I highly recommend to not spend time on learning any programming language at the moment - that's the simplest and the least significant part of the task. Learn how search on graphs work: start with basic best-first and depth-first search algorithms and advance to the lamda depth-first proof-number search that handles repetitions (lambda df-pn(r)). Read the Kishi's PhD thesis about tsumego solvers and the Martin Muller's paper about lambda df-pn(r):

http://www.is.titech.ac.jp/~kishi//pdf_ ... thesis.pdf
www.ijcai.org/papers07/Papers/IJCAI07-387.pdf

I also recommend to take a look at machine learning / neural networks. Even if you don't find it directly applicable to the tsumego solvers, it will let you look at existing problems at an entirely new angle:

arxiv.org/abs/1412.3409
en.wikipedia.org/wiki/Backpropagation

Re: How long would it take for a novice to be able to progra

Posted: Wed Sep 30, 2015 7:02 am
by Mike Novack
d180cf wrote:
I also recommend to take a look at machine learning / neural networks. Even if you don't find it directly applicable to the tsumego solvers, it will let you look at existing problems at an entirely new angle:
This is why I think we are only in the "infancy" days with neural nets and go and have no idea how far we can get with this approach to a go playing program.

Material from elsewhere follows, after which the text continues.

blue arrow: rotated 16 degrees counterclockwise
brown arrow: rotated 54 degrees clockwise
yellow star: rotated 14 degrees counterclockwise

1) We know that (simply) training to predict "the move an expert would make" can at least play the game an not too shabbily.

2) I don't know if anybody is yet working on a neural net "tsumego solver" and I don't think all by itself could even play go.

3) But the training of neural nets involves "annealing" (repeated slight disruption of cell values, like a "mild stroke" followed by retraining --- how to escape from a "local summit" in the learning surface. What if "tsumego training" were used as the "annealing disrupter" in "expert prediction" training.

4) Not to say that there aren't other possibilities.